GEOCHRONOLOGICAL AND THERMOCHRONOLOGICAL CONSTRAINTS ON PROTEROZOIC LITHOSPHERIC EVOLUTION OF THE SOUTHWESTERN U.S

Proterozoic lithosphere in the southwestern U.S. records a protracted history from ca 1.8-1.0 Ga involving lateral accretion of a collage of island arcs from 1.8-1.6 Ga followed by a major period of dominantly granitic magmatism and associated deformation ca 1.4 Ga and final exhumation >530 Ma. Present day exposures reveal a laterally segmented orogen that has experienced differential exhumation with cooling ages ranging from 1.65 to < 1.0 Ga. U-Pb and Ar-Ar geo- and thermo-chronological data from these exposures and mid-lower crustal xenoliths have been coupled with seismic data to provide a unique view of the orogen in 4-dimensions.
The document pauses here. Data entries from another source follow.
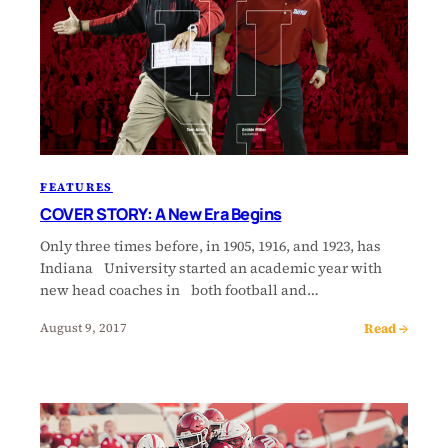
FEATURES
COVER STORY: A New Era Begins
Only three times before, in 1905, 1916, and 1923, has
Indiana University started an academic year with
new head coaches in both football and…
Read →
August 9, 2017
What is most striking about the orogen is that different crustal domains expose sharply contrasting histories depending on the amount of exhumation. In particular, large areas show long residence times in the middle-lower crust with very low cooling rates (<1 °C/Ma) from 1.7 to 1.1 Ga while others show a strong overprint by 1.4 Ga metamorphism and deformation followed by continued slow cooling while others are overlain by ca 1.23 Ga sedimentary rocks. Comparison of a wide variety of areas allows us to piece together both vertical and lateral gradients in metamorphism and deformation and to gain insight into the maturation and re-activation of continental lithosphere.
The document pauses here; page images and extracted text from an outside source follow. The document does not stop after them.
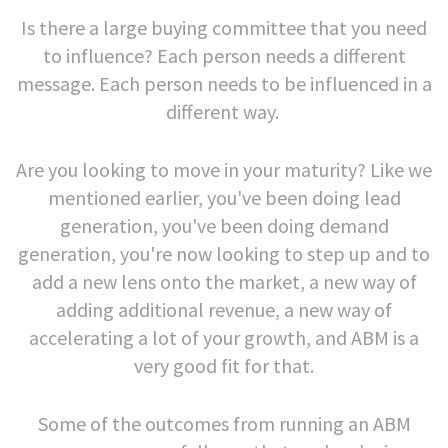
Is there a large buying committee that you need
to influence? Each person needs a different
message. Each person needs to be influenced in a
different way.
Are you looking to move in your maturity? Like we
mentioned earlier, you've been doing lead
generation, you've been doing demand
generation, you're now looking to step up and to
add a new lens onto the market, a new way of
adding additional revenue, a new way of
accelerating a lot of your growth, and ABM is a
very good fit for that.
Some of the outcomes from running an ABM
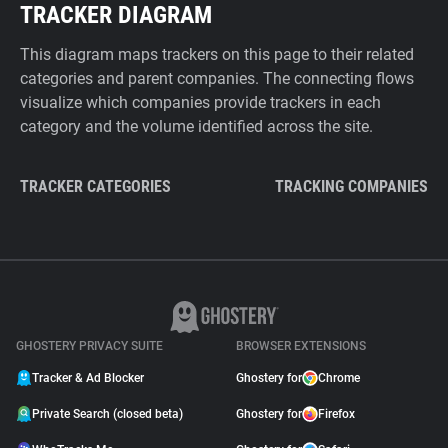
TRACKER DIAGRAM
This diagram maps trackers on this page to their related
categories and parent companies. The connecting flows
visualize which companies provide trackers in each
category and the volume identified across the site.
TRACKER CATEGORIES
TRACKING COMPANIES
GHOSTERY PRIVACY SUITE
BROWSER EXTENSIONS
Tracker & Ad Blocker
Ghostery for
Chrome
Private Search (closed beta)
Ghostery for
Firefox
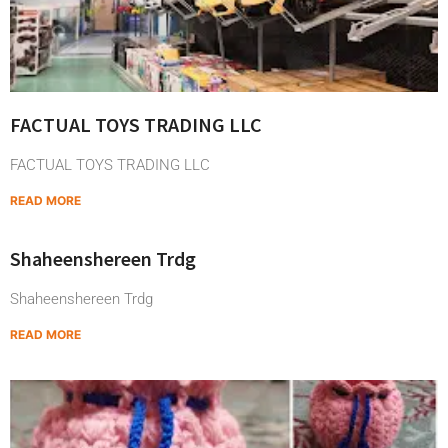
FACTUAL TOYS TRADING LLC
FACTUAL TOYS TRADING LLC
READ MORE
Shaheenshereen Trdg
Shaheenshereen Trdg
READ MORE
Seismic studies indicate a distinctive high-velocity (7.xx) layer across the orogen which has been interpreted as ca 1.4 Ga underplated basalt. Support for this model is the absence of a similar layer in the adjacent southern Wyoming craton and the corresponding paucity of 1.4 Ga magmatism. Geochronological studies of xenoliths have not supported this model and raise the question of whether the layer is best modeled as garnet granulite developed during accretion and thickening of the Proterozoic lithosphere.

The Proterozoic of the Southwest is a laterally segmented, variably exhumed, orogen. A comprehensive thermochronological data set allows vertical and lateral gradients in thermal structure to be integrated with seismic data to better understand the assembly and maturation of Proterozoic lithosphere.